An inside look at the day of a food stylist

An inside look at the day of a food stylist


You're probably wondering what a food stylist actually does. Well, have you ever considered why the burgers, sandwiches and pastas always look so good in promotional advertisements? A lot of big fast food outlets have the budget to afford various advertisements and other types of promotion. Whether it's a television ad, a YouTube advertisement or just a simple billboard, the reason why advertised food always looks so good is because of the behind-the-scenes work of a food stylist. A food stylist plates and styles food in a way that makes it aesthetically pleasing. They work with photographers and chefs to ensure that the food looks as good as possible.

This artifice might make you a bit cynical about the big fast food chains and push you towards cooking your own quick yet wholesome food from HelloFresh at home with services that deliver the ingredients straight to your door.

Regardless, food stylists have a big role to play in the food and dining industry. Let's take a look at the daily life of a food stylist and explore how they found their way into the food styling profession.

Where does it all begin?

Naturally, a lot of new food stylists started out in the food industry, either at cooking school or in a culinary-related tertiary course. They started off cleaning kitchens and preparing food, which gave them good first-hand experience for use in branching out into food design and styling. Others started out in other fields, such as journalism or writing, where they learned how to evaluate and write about different cuisines and food types. Some were food critics before they became food stylists. While there is no set path, a lot of food stylists have had some experience in the food industry before getting started.

The morning

Food stylists are responsible for the preliminary preparation that goes into the dish. Often morning work consists of gathering the necessary ingredients to prepare for the final dish or pre-cooking any elements. This is nowhere near as glamorous as the final product. A food stylist needs to know the recipe inside and out to ensure that execution is as quick as possible.

The afternoon

This is where a lot of the hard work comes into play. All the ingredients have been gathered and some of the elements have been pre-cooked to save time. Now it's about transforming those ingredients so that they are camera ready. During this stage, the food stylist will often work with the photographer and other promotional professionals in choosing the best props for the photo shoot. This will include things like what plates will be used, if any cutlery will feature in the shot or any sauces will be included with the main dish.

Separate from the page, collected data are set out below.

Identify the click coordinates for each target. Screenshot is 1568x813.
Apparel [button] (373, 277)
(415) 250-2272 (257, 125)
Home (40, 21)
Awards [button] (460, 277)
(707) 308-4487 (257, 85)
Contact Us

Depending on the nature of the shot and food, some dishes only require minimal changes, whereas others will require more substantial work. Frozen foods can be difficult since it can be hard to highlight its texture and so it must be thawed before it looks appealing through the lens of a camera. Moreover, there is a real art to arranging foods and dishes so they look perfect in promotional materials.

Food photographers will often use lining papers to add texture to the plate or use strong contrast backgrounds to draw the viewer's attention to the dish. Burgers will often be shot from one angle, while its contents are allowed to spill over naturally to reinforce the apparent size of the dish. A lot of food stylists will look to emphasise the natural beauty of the food, which may mean showing the food cooking in nice crockery or stainless steel pans.

The evening

By the time the end of the day comes round, all of the photos should have been taken, though some small post-production adjustments might be required. This could include artificially adding small bread crumbs on the plate or splattering sauce on chips. Every food stylist has their own style and method, while different food requires different methods of photography. However, there are some tips a lot of food stylists will live by; don't clutter the table with unnecessary items, don't use direct light and make sure you use quality post-production photo editing tools. These photo editing tools can be used to increase the exposure, saturation and contrast of the image, which can all go a long way in making the final image look as professional as possible.